19 aprile 2024
Aggiornato 08:30
La crisi ucraina

Leopoli, culla del nazionalismo dove regna la russofobia

Da qui ha tratto la massima energia l'onda antirussa che ha spazzato via Victor Yanukovich a febbraio e da qui arriva Oleg Tiahnybok, il leader di Svoboda, il partito che nelle regioni dell'ovest ha oltre il 30% dei consensi e che fa dell'antiputinismo il suo tratto distintivo attuale.

LEOPOLI - Leopoli é la roccaforte del nazionalismo ucraino: da qui ha tratto la massima energia l'onda antirussa che ha spazzato via Victor Yanukovich a febbraio e da qui arriva Oleg Tiahnybok, il leader di Svoboda, il partito che nelle regioni dell'ovest ha oltre il 30% dei consensi e che fa dell'antiputinismo il suo tratto distintivo attuale.

Non c'è da stupirsi quindi che nella perla dei Carpazi anche in fatto di sanzioni contro Mosca desiderino fare le cose in grande stile e, se possibile, in maniera più capillare rispetto ad altre parti dell'Ucraina, dove ci si accontenta di seguire la scia tracciata dalla comunità internazionale occidentale.

Se perciò a Kiev ci si vuole semplicemente affiancare alla linea di Washington e Bruxelles, andando a colpire persone, organizzazioni e aziende che sono già finite sulla lista nera di Usa e Ue, a Leopoli si punta invece a combattere alla radice tutto che da queste parti odora di Russia.

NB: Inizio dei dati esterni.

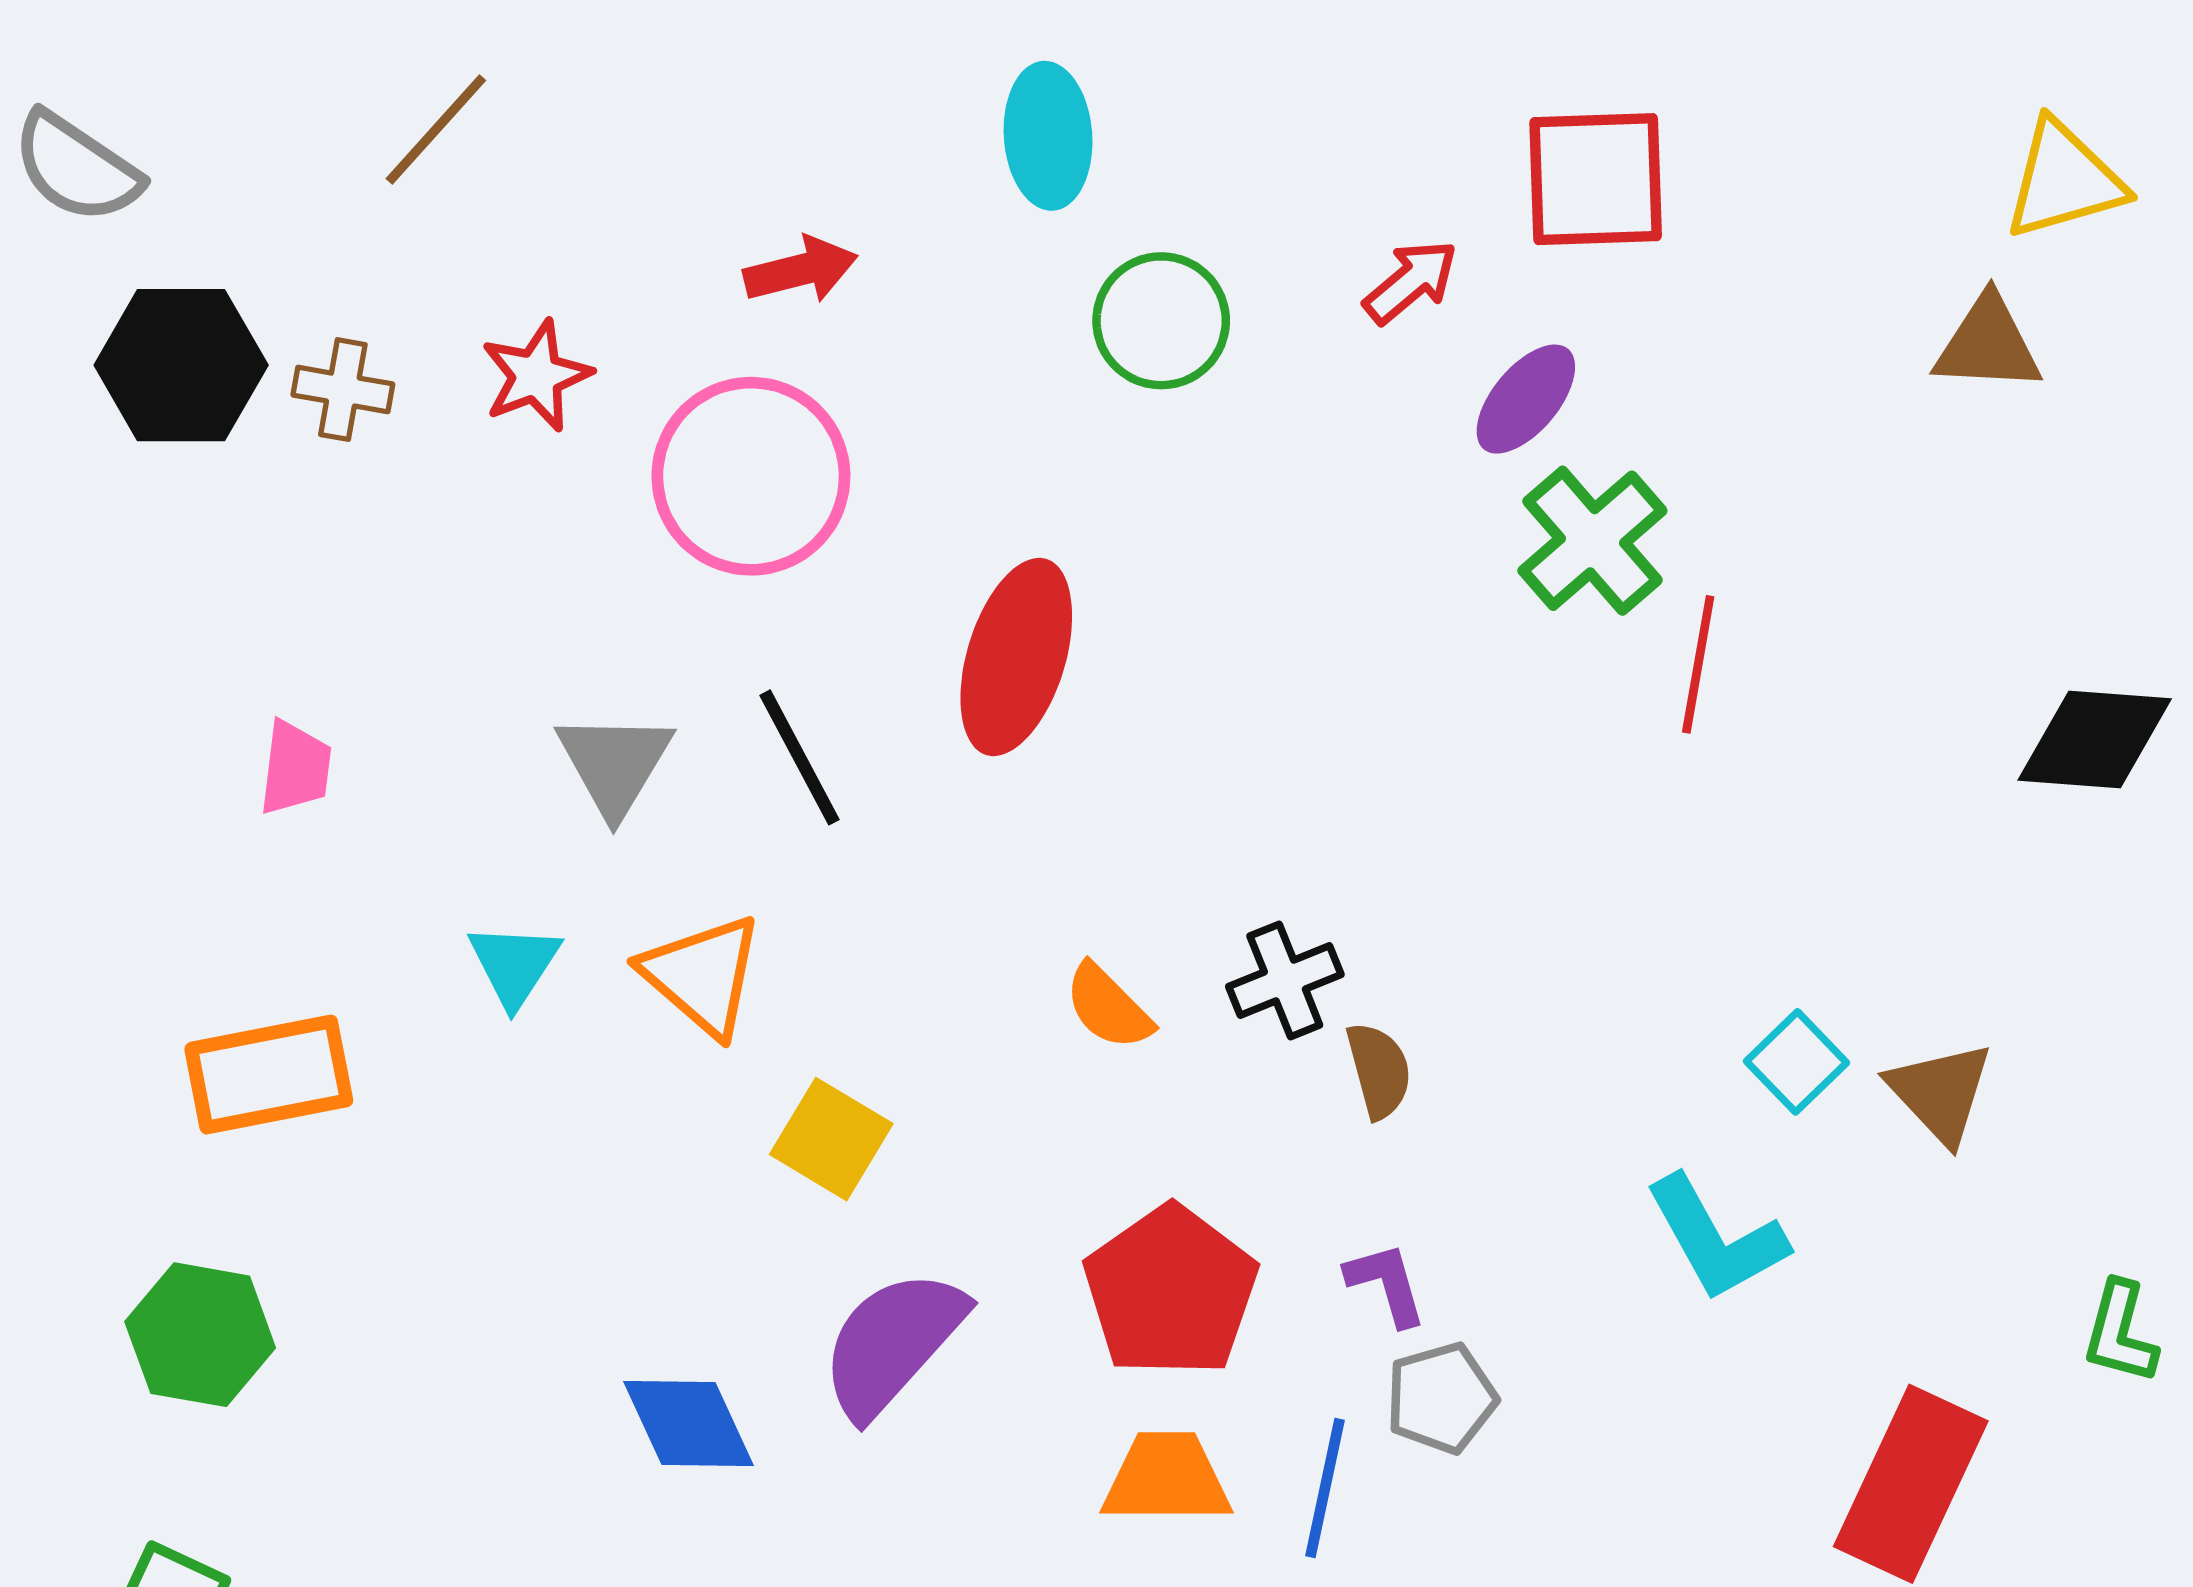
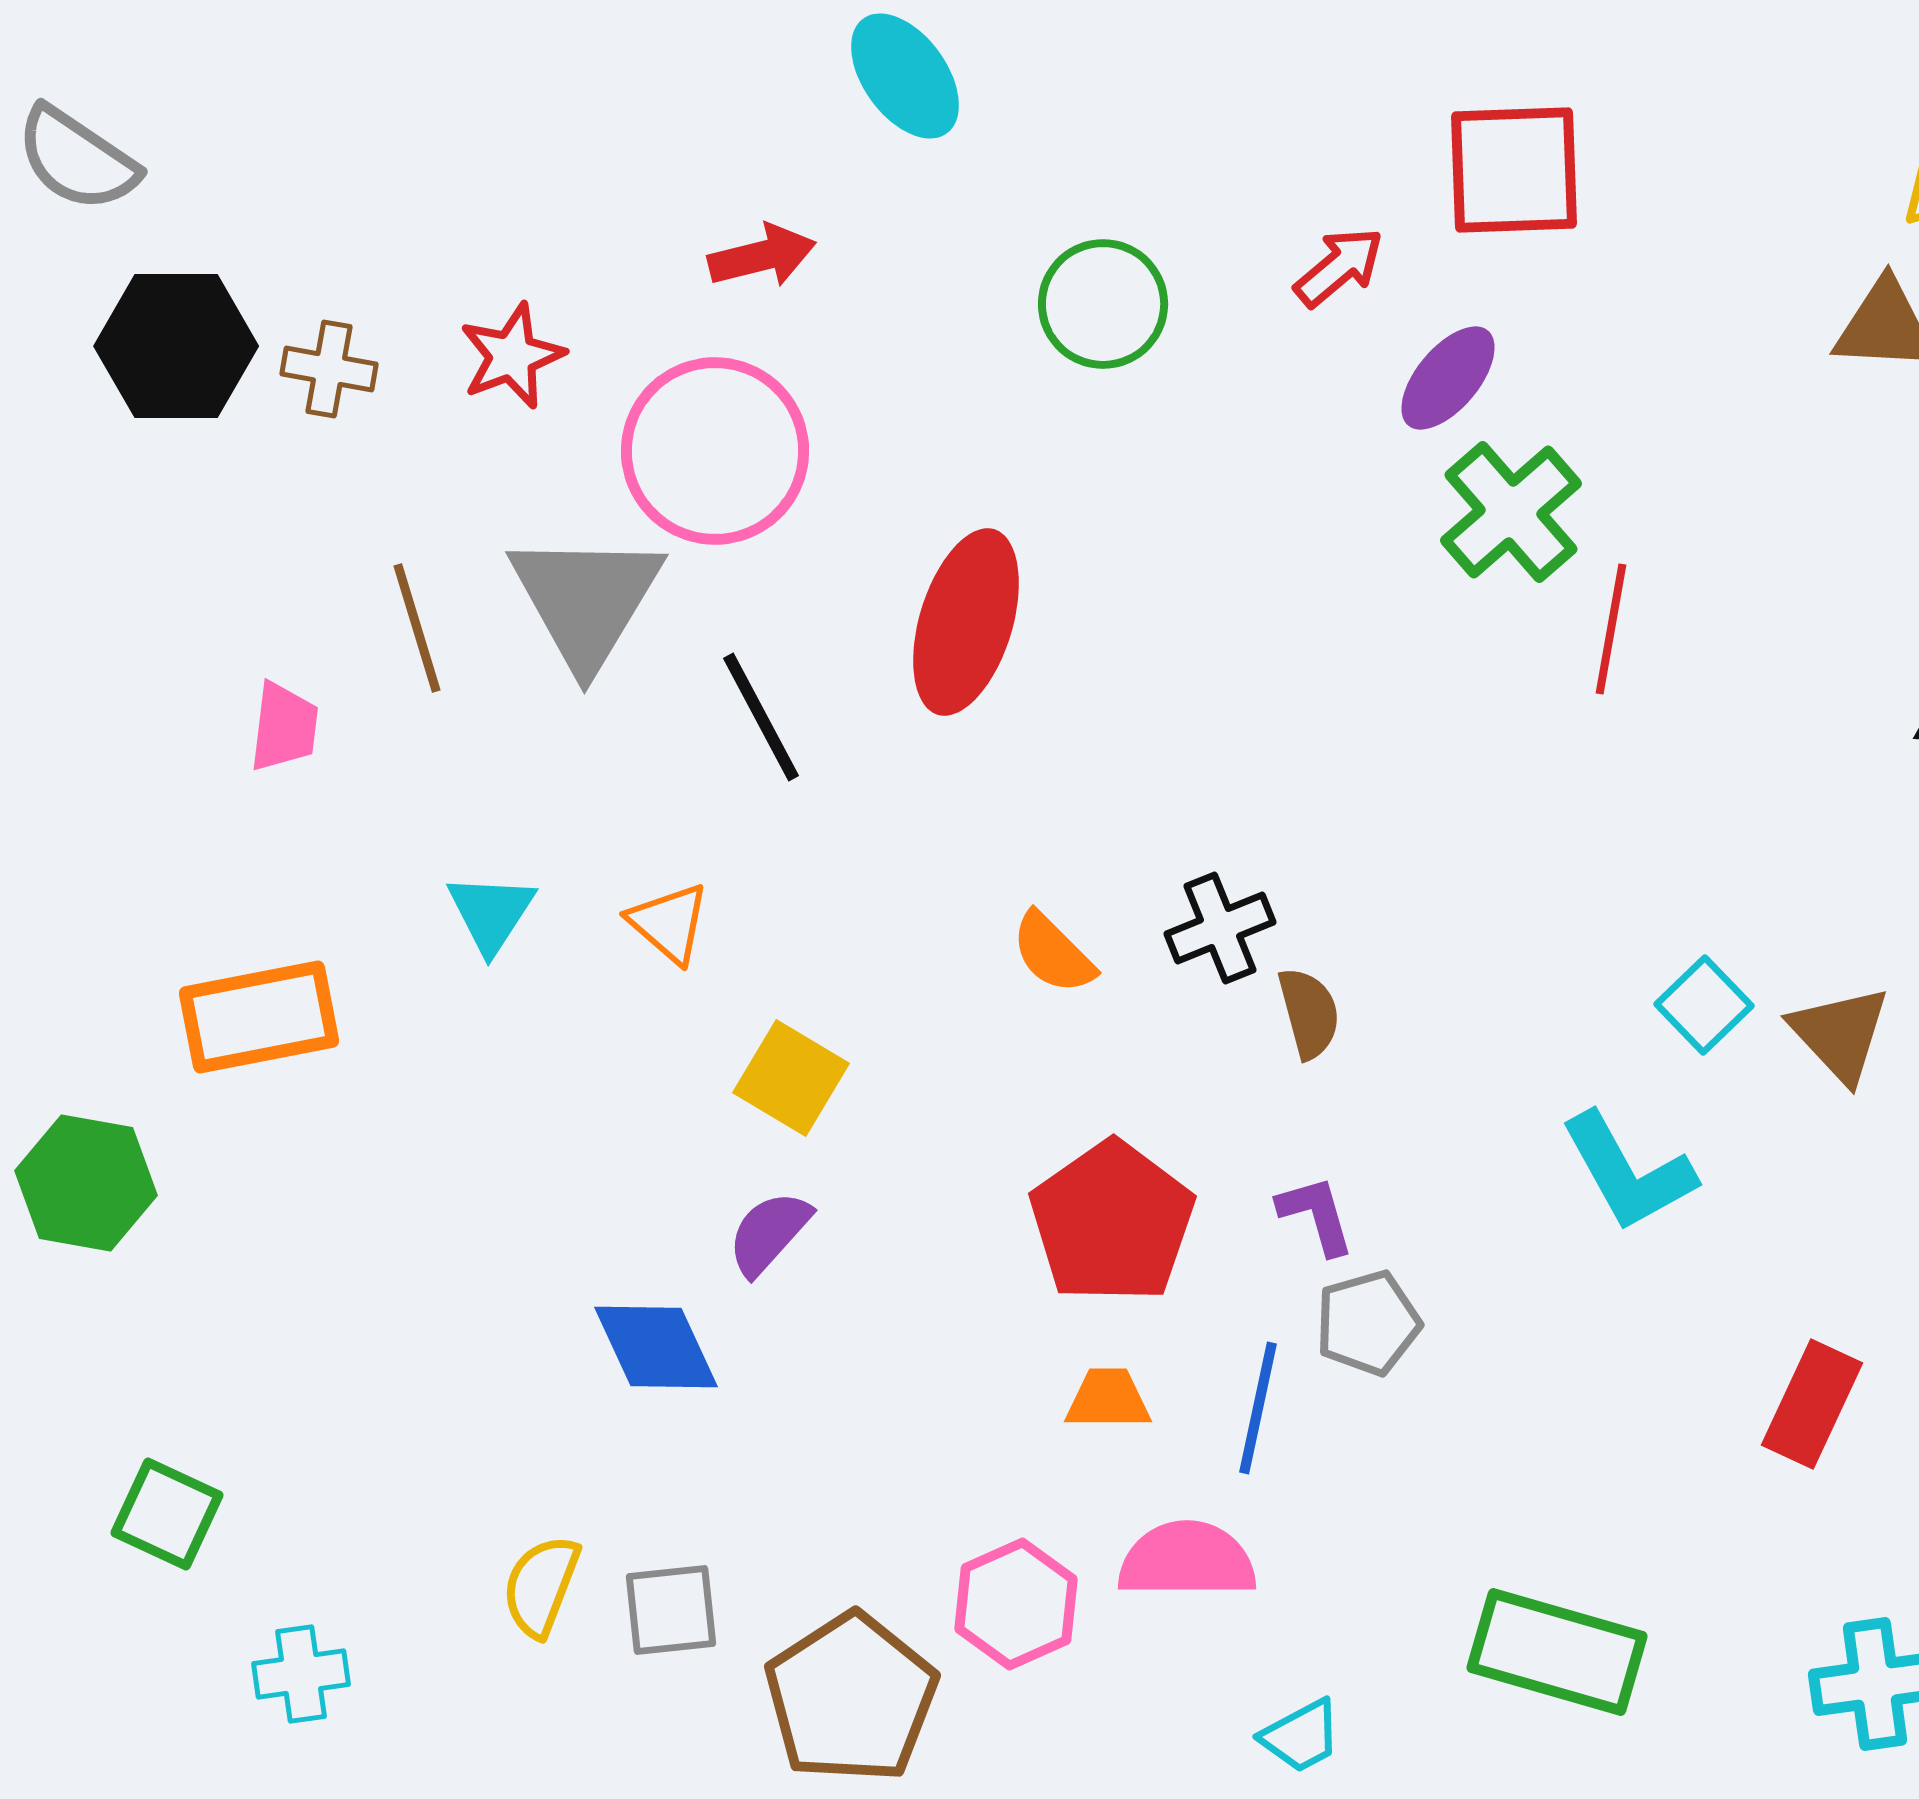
brown line: (436, 129) -> (417, 628), moved, turned -59
cyan ellipse: (1048, 136) -> (905, 76), moved, turned -32
gray triangle: (615, 764) -> (586, 600), moved, size x1.4
orange triangle: (702, 975) -> (669, 923), size x0.7
green hexagon: (200, 1335) -> (86, 1183), moved
purple semicircle: (893, 1343) -> (769, 1233), moved, size x0.6
orange trapezoid: (1166, 1478) -> (1108, 1399), size x0.7
red rectangle: (1911, 1484) -> (1812, 1404), size x0.7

E così è partita la nuova campagna dell'amministrazione regionale, guidata dalla belligerante Irina Sex, da oltre quindici anni a fianco di Tiahnybok nelle battaglie scioviniste e nominata fresca governatrice a marzo dall'allora presidente ad interim Olexandr Turchynov.

Il governo locale ha stilato una lista con circa 180 soggetti, persone e società, che potrebbero essere così colpite dalle mirate sanzioni casalinghe.

"I russi sono già Leopoli!", ha titolato il quotidiano online popolare Zaxid, scrivendo come oligarchi russi di piccolo e medio taglio e imprese targate Mosca siano ormai da anni attive sul territorio della regione, dove in ogni caso non si può non incrociare la presenza russa a ogni angolo di strada.

Non si tratta dunque ad esempio solo delle grandi banche russe come Sberbank, Vtb, Alfa Bank, o dei grandi operatori telefonici, Mts e Kievstar, presenti qui come in tutta l'Ucraina, ma di aziende locali, russe o partecipazione russa impegnate nei piú disparati settori, dal turismo ai media, dalle nuove tecnologie ai trasporti, che potrebbero incontrare ben presto qualche difficoltà.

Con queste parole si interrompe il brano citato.